One recurrent issue in the 2000s has concerned, as elsewhere in Western Europe, the hijab or headscarf used by an increasing number of Muslim immigrant women. The question raised was whether the hijab was an instrument of patriarchal oppression or a voluntary marker of identity. No matter which answer one might be partial to, the rise of the hijab in Western Europe, including the Nordic countries, indicates that full assimilation of minorities is unlikely, and that models of the nation which incorporate enduring cultural differences are necessary. Other controversies concern gender equality, which is seen as a non-negotiable value by many people in the Nordics, whereas complementarity between men and women is common in many immigrant groups. Similarly, norms and principles pertaining to the socialisation of children vary between societies, and in central European countries, there have been widespread concerns about the ostensible tendency of the Nordic state to place children in foster families if the parents fail to conform to the strict societal norms.

Private and public sphere debate  

Often, policymakers and experts argue that cultural diversity in the domestic sphere is acceptable, while equality (and, by implication perhaps, similarity) is necessary in the public sphere. However, the boundary between private and public is difficult to draw unequivocally, as witnessed in debates over arranged marriages and domestic violence. Moreover, it is sometimes said that multiculturalist tolerance ends where transgressions of human rights begin. Recent experiences nonetheless show that different human rights may contradict each other, so that the right to belong to a community may conflict with the right to belong to greater society. Group rights have also been discussed in this context; however, all the Nordic countries have declined offering rights to groups. Rights to cultural difference are accorded to individuals, who are given the option to choose, at least in theory.

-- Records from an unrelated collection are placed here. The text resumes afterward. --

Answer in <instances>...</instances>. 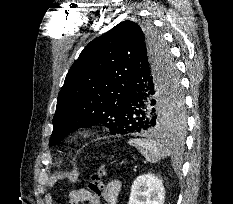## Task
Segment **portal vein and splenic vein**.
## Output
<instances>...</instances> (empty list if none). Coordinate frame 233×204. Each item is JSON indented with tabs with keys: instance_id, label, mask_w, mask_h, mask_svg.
I'll use <instances>...</instances> for the list:
<instances>
[{
	"instance_id": "portal-vein-and-splenic-vein-1",
	"label": "portal vein and splenic vein",
	"mask_w": 233,
	"mask_h": 204,
	"mask_svg": "<svg viewBox=\"0 0 233 204\" xmlns=\"http://www.w3.org/2000/svg\"><path fill=\"white\" fill-rule=\"evenodd\" d=\"M136 170H137V166L134 167V171H136Z\"/></svg>"
}]
</instances>
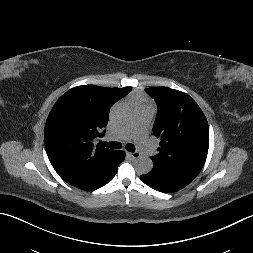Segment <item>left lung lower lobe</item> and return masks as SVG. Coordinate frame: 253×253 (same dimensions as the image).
Masks as SVG:
<instances>
[{"instance_id":"obj_1","label":"left lung lower lobe","mask_w":253,"mask_h":253,"mask_svg":"<svg viewBox=\"0 0 253 253\" xmlns=\"http://www.w3.org/2000/svg\"><path fill=\"white\" fill-rule=\"evenodd\" d=\"M195 177L164 167L153 166V170L141 176L149 187L163 193L175 192L188 185Z\"/></svg>"}]
</instances>
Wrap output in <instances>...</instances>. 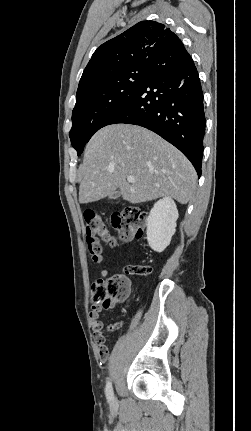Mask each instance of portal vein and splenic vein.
Returning a JSON list of instances; mask_svg holds the SVG:
<instances>
[{
  "mask_svg": "<svg viewBox=\"0 0 251 431\" xmlns=\"http://www.w3.org/2000/svg\"><path fill=\"white\" fill-rule=\"evenodd\" d=\"M127 181H128L129 183L134 182V181H135L134 176H128V177H127Z\"/></svg>",
  "mask_w": 251,
  "mask_h": 431,
  "instance_id": "portal-vein-and-splenic-vein-1",
  "label": "portal vein and splenic vein"
}]
</instances>
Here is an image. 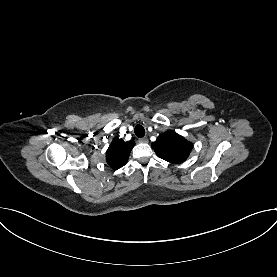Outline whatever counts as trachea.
Here are the masks:
<instances>
[{
	"instance_id": "1",
	"label": "trachea",
	"mask_w": 277,
	"mask_h": 277,
	"mask_svg": "<svg viewBox=\"0 0 277 277\" xmlns=\"http://www.w3.org/2000/svg\"><path fill=\"white\" fill-rule=\"evenodd\" d=\"M134 131L136 136L139 138H142L145 135V129L141 125H136Z\"/></svg>"
}]
</instances>
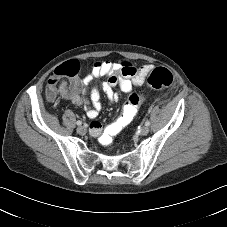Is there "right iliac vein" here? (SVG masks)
<instances>
[{"instance_id":"1","label":"right iliac vein","mask_w":227,"mask_h":227,"mask_svg":"<svg viewBox=\"0 0 227 227\" xmlns=\"http://www.w3.org/2000/svg\"><path fill=\"white\" fill-rule=\"evenodd\" d=\"M76 131L79 135H84L86 130L83 126H80V127L77 128Z\"/></svg>"}]
</instances>
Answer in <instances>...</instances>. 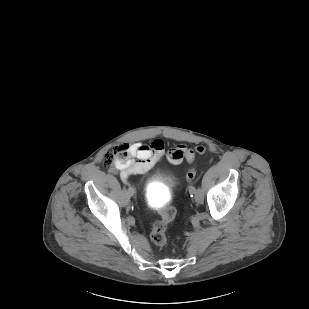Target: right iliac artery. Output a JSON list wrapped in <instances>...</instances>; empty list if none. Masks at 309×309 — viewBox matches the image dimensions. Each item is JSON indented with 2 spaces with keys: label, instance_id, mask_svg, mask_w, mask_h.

Generally, Denmark has chosen a more assimilationist policy since the turn of the millennium than the other Scandinavian countries, insisting on the full loyalty of its inhabitants. Sweden, by contrast, has concentrated its efforts on matters of employment and education, leaving minorities the possibility, or burden, of retaining their cultural traditions if feasible. Possibly because of the cultural obsession with equality, often meaning gender equality, many of the Nordic debates about ethnic minorities concern women’s place in society, and in particular the position of Muslim women, even if less than half of the people belonging to ethnic minorities are in fact Muslims.

Research by Canadian scholars has indicated that Scandinavian policies are not very multiculturalist in the sense of tolerating deep and wide cultural diversity, but have concentrated on promoting equality instead.

Further reading:

  • Grete Brochmann, ed., The Multicultural Challenge (Bingley, UK: Emerald, 2003).
  • Keith Banting and Will Kymlicka, eds., Multiculturalism and the Welfare State: Recognition and Redistribution in Contemporary Democracies (Oxford: Oxford University Press, 2006).
  • Synnøve Bendixsen, Mary Bente Bringslid and Halvard Vike, eds., Egalitarianism in Scandinavia: Historical and Contemporary Perspectives (London: Palgrave, 2018).